While hiking is a love of mine, I will admit that I am not the most knowledgeable hiker. Sure, I have hiked up Table Mountain in South Africa, and count it as one of my greatest accomplishments, but I have really only gone on about five hikes in my entire life. This makes me a newbie to the hiking world, and since I one day plan on climbing to the top of Kilimanjaro and base camp of Mount Everest, I have a lot to learn.
That is why this past weekend, I decided to take my first winter hike with John Kelly, owner of New Jersey Adventure Tours. John took me on a guided hike of Pyramid Mountain in Boonton, New Jersey, and despite the cold weather, I had a lot of fun and learned a lot about how to be a better hiker.
Here is John’s advice for keeping safe and comfortable during your hikes, with a little information from yours truly too:
Choose hiking trails that are within your physical range of ability
As I said, I’m a newbie, so I am always sure to choose a trail that is relatively easy and that won’t take me too long to finish. Aside from Table Mountain, most of my hikes have lasted around three hours, which is perfect for me at the moment.

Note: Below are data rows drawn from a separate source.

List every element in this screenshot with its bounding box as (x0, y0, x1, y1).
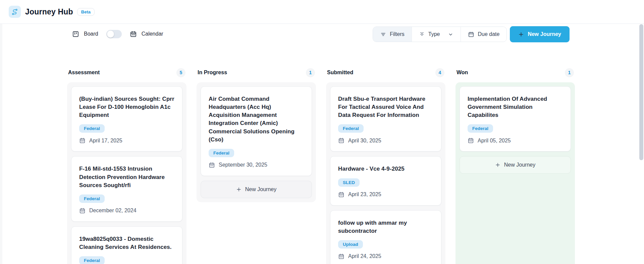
column-title: Assessment (68, 70, 100, 76)
board: Assessment5(Buy-indian) Sources Sought: … (67, 67, 575, 264)
card-title: Draft Sbu-e Transport Hardware For Tacti… (338, 95, 433, 119)
new-journey-button[interactable]: New Journey (510, 26, 570, 42)
journey-card[interactable]: follow up with ammar my subcontractorUpl… (330, 210, 441, 264)
board-icon (72, 31, 79, 38)
column-body: Draft Sbu-e Transport Hardware For Tacti… (326, 82, 445, 264)
journey-card[interactable]: (Buy-indian) Sources Sought: Cprr Lease … (71, 86, 182, 151)
column-header: In Progress1 (197, 67, 316, 78)
column-submitted: Submitted4Draft Sbu-e Transport Hardware… (326, 67, 445, 264)
calendar-icon (209, 162, 215, 168)
column-won: Won1Implementation Of Advanced Governmen… (455, 67, 575, 264)
filter-group: Filters Type (373, 27, 507, 42)
column-header: Submitted4 (326, 67, 445, 78)
card-due-date: September 30, 2025 (209, 162, 304, 168)
view-switch: Board Calendar (72, 28, 163, 40)
toolbar-actions: Filters Type (373, 26, 570, 42)
column-title: In Progress (198, 70, 227, 76)
view-toggle[interactable] (106, 30, 122, 38)
vertical-scrollbar[interactable] (639, 24, 643, 160)
card-date-text: April 17, 2025 (89, 138, 122, 144)
toolbar: Board Calendar Filters (0, 24, 644, 44)
card-type-badge: Federal (338, 124, 364, 133)
new-journey-placeholder-label: New Journey (504, 162, 535, 168)
page-title: Journey Hub (25, 7, 73, 16)
card-date-text: December 02, 2024 (89, 208, 137, 214)
card-type-badge: SLED (338, 178, 360, 187)
journey-card[interactable]: F-16 Mil-std-1553 Intrusion Detection Pr… (71, 156, 182, 221)
card-type-badge: Federal (468, 124, 493, 133)
card-title: 19wa8025q0033 - Domestic Cleaning Servic… (79, 235, 174, 251)
calendar-view-label[interactable]: Calendar (142, 31, 163, 37)
board-view-label[interactable]: Board (84, 31, 98, 37)
column-count-badge: 1 (306, 68, 315, 77)
card-title: follow up with ammar my subcontractor (338, 219, 433, 235)
calendar-icon (130, 31, 137, 38)
chevron-down-icon (448, 32, 453, 37)
calendar-icon (468, 137, 474, 144)
column-count-badge: 5 (176, 68, 185, 77)
column-title: Won (457, 70, 468, 76)
new-journey-placeholder[interactable]: New Journey (460, 156, 571, 174)
card-type-badge: Upload (338, 240, 363, 249)
card-due-date: April 17, 2025 (79, 137, 174, 144)
card-title: Hardware - Vce 4-9-2025 (338, 165, 433, 173)
filters-label: Filters (390, 31, 405, 37)
card-date-text: April 05, 2025 (478, 138, 511, 144)
journey-card[interactable]: Hardware - Vce 4-9-2025SLEDApril 23, 202… (330, 156, 441, 205)
column-body: Implementation Of Advanced Government Si… (455, 82, 575, 264)
calendar-icon (338, 191, 344, 198)
plus-icon (518, 32, 524, 37)
card-type-badge: Federal (79, 256, 105, 264)
type-filter-button[interactable]: Type (412, 27, 461, 42)
card-date-text: April 30, 2025 (348, 138, 381, 144)
card-due-date: December 02, 2024 (79, 208, 174, 214)
journey-card[interactable]: Implementation Of Advanced Government Si… (460, 86, 571, 151)
filter-lines-icon (380, 31, 386, 38)
column-count-badge: 1 (565, 68, 574, 77)
new-journey-placeholder[interactable]: New Journey (201, 181, 312, 198)
card-due-date: April 05, 2025 (468, 137, 563, 144)
card-due-date: April 30, 2025 (338, 137, 433, 144)
card-due-date: April 24, 2025 (338, 253, 433, 260)
double-chevron-down-icon (419, 31, 425, 37)
calendar-icon (468, 31, 474, 38)
calendar-icon (338, 253, 344, 260)
column-body: (Buy-indian) Sources Sought: Cprr Lease … (67, 82, 186, 264)
column-header: Assessment5 (67, 67, 186, 78)
calendar-icon (79, 208, 86, 214)
app-header: Journey Hub Beta (0, 0, 644, 24)
new-journey-button-label: New Journey (528, 31, 561, 37)
card-type-badge: Federal (209, 149, 234, 157)
card-title: Implementation Of Advanced Government Si… (468, 95, 563, 119)
due-date-label: Due date (478, 31, 499, 37)
column-assessment: Assessment5(Buy-indian) Sources Sought: … (67, 67, 186, 264)
column-body: Air Combat Command Headquarters (Acc Hq)… (197, 82, 316, 202)
calendar-icon (79, 137, 86, 144)
column-header: Won1 (455, 67, 575, 78)
card-date-text: April 24, 2025 (348, 253, 381, 259)
new-journey-placeholder-label: New Journey (245, 186, 276, 192)
journey-card[interactable]: Air Combat Command Headquarters (Acc Hq)… (201, 86, 312, 176)
card-title: (Buy-indian) Sources Sought: Cprr Lease … (79, 95, 174, 119)
column-count-badge: 4 (435, 68, 444, 77)
card-date-text: April 23, 2025 (348, 191, 381, 197)
journey-card[interactable]: Draft Sbu-e Transport Hardware For Tacti… (330, 86, 441, 151)
beta-badge: Beta (77, 8, 95, 16)
column-in-progress: In Progress1Air Combat Command Headquart… (197, 67, 316, 264)
plus-icon (495, 162, 500, 168)
type-label: Type (428, 31, 440, 37)
column-title: Submitted (327, 70, 353, 76)
due-date-button[interactable]: Due date (461, 27, 506, 42)
journey-card[interactable]: 19wa8025q0033 - Domestic Cleaning Servic… (71, 226, 182, 264)
card-title: F-16 Mil-std-1553 Intrusion Detection Pr… (79, 165, 174, 189)
plus-icon (236, 187, 241, 192)
card-due-date: April 23, 2025 (338, 191, 433, 198)
page-edge (0, 24, 2, 264)
calendar-icon (338, 137, 344, 144)
card-date-text: September 30, 2025 (219, 162, 267, 168)
toggle-knob (107, 31, 114, 38)
journey-route-icon (9, 6, 21, 18)
card-type-badge: Federal (79, 124, 105, 133)
card-type-badge: Federal (79, 194, 105, 203)
filters-button[interactable]: Filters (373, 27, 412, 42)
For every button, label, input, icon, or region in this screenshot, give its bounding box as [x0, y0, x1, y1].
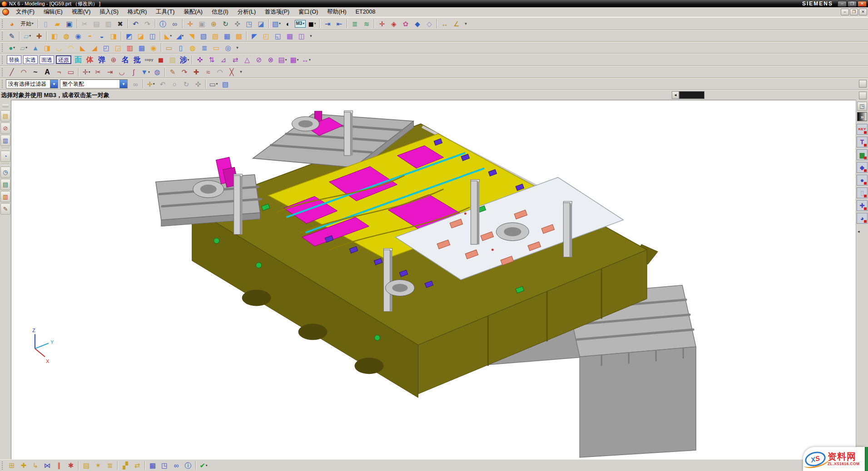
form-tool-button[interactable]: ◢: [89, 43, 100, 53]
object-display-button[interactable]: ✿: [400, 19, 411, 29]
rotate-selection-button[interactable]: ↻: [181, 79, 192, 89]
sketch-button[interactable]: ✎: [6, 31, 17, 41]
palette-item-punch[interactable]: T: [857, 137, 868, 147]
system-scenes-tab[interactable]: ▤: [0, 179, 10, 190]
open-file-button[interactable]: ▰: [52, 19, 63, 29]
copy-button[interactable]: ▤: [91, 19, 102, 29]
snapshot-button[interactable]: ◳: [244, 19, 255, 29]
draft-button[interactable]: ◥: [186, 31, 197, 41]
selection-filter-dropdown[interactable]: ▼: [50, 80, 58, 88]
pattern-component-button[interactable]: ▞: [120, 461, 131, 471]
smooth-spline-button[interactable]: ≈: [203, 67, 213, 77]
point-set-button[interactable]: ✛▾: [81, 67, 92, 77]
selection-bar-overflow-button[interactable]: [859, 80, 867, 88]
arc-button[interactable]: ◠: [18, 67, 29, 77]
instance-feature-button[interactable]: ▦: [284, 31, 295, 41]
menu-assemblies[interactable]: 装配(A): [179, 8, 207, 16]
plane-button[interactable]: ▱▾: [18, 43, 29, 53]
rectangle-button[interactable]: ▭: [65, 67, 76, 77]
align-component-button[interactable]: △: [242, 55, 253, 65]
component-info-button[interactable]: ⓘ: [183, 461, 193, 471]
sew-button[interactable]: ▦: [222, 31, 233, 41]
roles-tab[interactable]: ✎: [0, 203, 10, 215]
copy-component-button[interactable]: ▤▾: [277, 55, 288, 65]
dropdown-arrow[interactable]: ▾: [170, 34, 172, 38]
selection-scope-combo[interactable]: 整个装配 ▼: [60, 79, 128, 88]
text-tool-button[interactable]: A: [42, 67, 53, 77]
rotate-view-button[interactable]: ↻: [220, 19, 231, 29]
palette-item-bushing[interactable]: ▯: [857, 187, 868, 198]
open-box-button[interactable]: ◰: [101, 43, 112, 53]
background-color-button[interactable]: ◼▾: [307, 19, 317, 29]
assembly-structure-button[interactable]: ▦: [147, 461, 158, 471]
subtract-button[interactable]: ◪: [135, 31, 146, 41]
curve-options-button[interactable]: ▾: [238, 67, 244, 77]
mirror-assembly-button[interactable]: ⋈: [42, 461, 53, 471]
menu-window[interactable]: 窗口(O): [294, 8, 322, 16]
dependencies-button[interactable]: ∞: [171, 461, 182, 471]
dropdown-arrow[interactable]: ▾: [26, 46, 28, 49]
selection-filter-combo[interactable]: 没有选择过滤器 ▼: [6, 79, 58, 88]
dropdown-arrow[interactable]: ▾: [309, 58, 311, 62]
selection-rectangle-button[interactable]: ▭▾: [208, 79, 219, 89]
new-component-button[interactable]: ✚: [18, 461, 29, 471]
menu-analysis[interactable]: 分析(L): [233, 8, 260, 16]
sequence-button[interactable]: ≣: [104, 461, 115, 471]
find-object-button[interactable]: ∞: [130, 79, 141, 89]
replace-view-button[interactable]: 替换: [7, 55, 21, 64]
extrude-button[interactable]: ◧: [49, 31, 60, 41]
tube-button[interactable]: ◍: [187, 43, 198, 53]
pan-selection-button[interactable]: ✜: [193, 79, 203, 89]
dropdown-arrow[interactable]: ▾: [314, 22, 316, 25]
patch-button[interactable]: ▩: [233, 31, 244, 41]
measure-distance-button[interactable]: ↔: [439, 19, 450, 29]
hide-component-button[interactable]: ⇤: [334, 19, 345, 29]
menu-tools[interactable]: 工具(T): [152, 8, 179, 16]
wave-link-button[interactable]: ▤: [81, 461, 92, 471]
funnel-tool-button[interactable]: ▼▾: [140, 67, 151, 77]
show-solid-button[interactable]: ▧: [220, 79, 231, 89]
quick-trim-button[interactable]: ✂: [93, 67, 104, 77]
view-orientation-button[interactable]: ▧▾: [271, 19, 282, 29]
minimize-button[interactable]: –: [838, 1, 847, 7]
scroll-track[interactable]: [679, 91, 704, 99]
extract-geometry-button[interactable]: ▲: [30, 43, 41, 53]
spring-tool-button[interactable]: 弹: [96, 55, 107, 65]
constraint-navigator-tab[interactable]: ⊘: [0, 123, 10, 134]
hole-button[interactable]: ◉: [73, 31, 84, 41]
graphics-window[interactable]: Z Y X: [11, 100, 856, 459]
fillet-curve-button[interactable]: ◡: [116, 67, 127, 77]
feature-options-button[interactable]: ▾: [308, 31, 314, 41]
sheet-tool-button[interactable]: ◣: [77, 43, 88, 53]
measure-component-button[interactable]: ↔▾: [301, 55, 312, 65]
thicken-button[interactable]: ▨: [210, 31, 221, 41]
dropdown-arrow[interactable]: ▾: [30, 34, 31, 38]
interference-tool-button[interactable]: 涉▾: [179, 55, 190, 65]
dropdown-arrow[interactable]: ▾: [89, 70, 90, 74]
move-component-button[interactable]: ✜: [194, 55, 205, 65]
information-button[interactable]: ⓘ: [158, 19, 169, 29]
find-button[interactable]: ∞: [169, 19, 180, 29]
move-component-button[interactable]: ↳: [30, 461, 41, 471]
pattern-component-button[interactable]: ▦▾: [289, 55, 300, 65]
spline-button[interactable]: ~: [30, 67, 41, 77]
palette-item-plate[interactable]: ●: [857, 175, 868, 186]
cylinder-tool-button[interactable]: ◍: [152, 67, 163, 77]
view-layout-box[interactable]: M3▾: [295, 20, 306, 28]
solid-translucent-button[interactable]: 实透: [23, 55, 38, 64]
zoom-window-button[interactable]: ▣: [197, 19, 208, 29]
quick-extend-button[interactable]: ⇥: [104, 67, 115, 77]
flange-button[interactable]: ◠: [65, 43, 76, 53]
close-button[interactable]: ✕: [858, 1, 867, 7]
shell-button[interactable]: ▧: [198, 31, 209, 41]
axis-align-button[interactable]: ⊘: [253, 55, 264, 65]
scroll-left-button[interactable]: ◂: [672, 91, 679, 99]
pocket-button[interactable]: ◒: [96, 31, 107, 41]
reuse-library-tab[interactable]: ◔: [0, 151, 10, 162]
dropdown-arrow[interactable]: ▾: [216, 82, 218, 86]
small-pad-button[interactable]: ▭: [164, 43, 174, 53]
batch-tool-button[interactable]: 批: [132, 55, 143, 65]
dropdown-arrow[interactable]: ▾: [182, 34, 184, 38]
menu-et2008[interactable]: ET2008: [352, 8, 380, 16]
split-body-button[interactable]: ◰: [261, 31, 272, 41]
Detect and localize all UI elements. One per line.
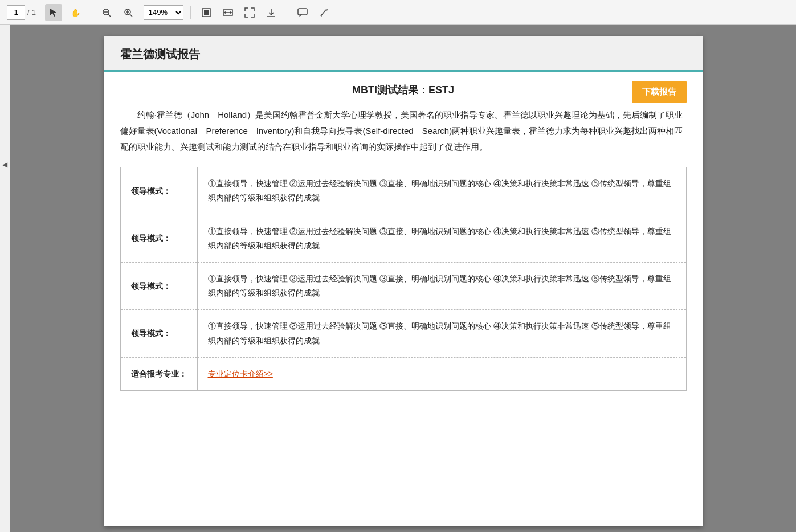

Make sure you have knowledge of the current and extended weather forecast where you plan to hike
On my first hike ever, Jeff and I got caught in a thunderstorm and had to literally run off the mountain. We made it to the car just as it started to downpour, and we laughed about it at the time, but it wasn’t an ideal situation. With snow, sleet, and hail this time of year, I think this piece of advice is super important.
Wear or bring the proper clothing and footwear to keep warm without sweating. Remember….COTTON KILLS!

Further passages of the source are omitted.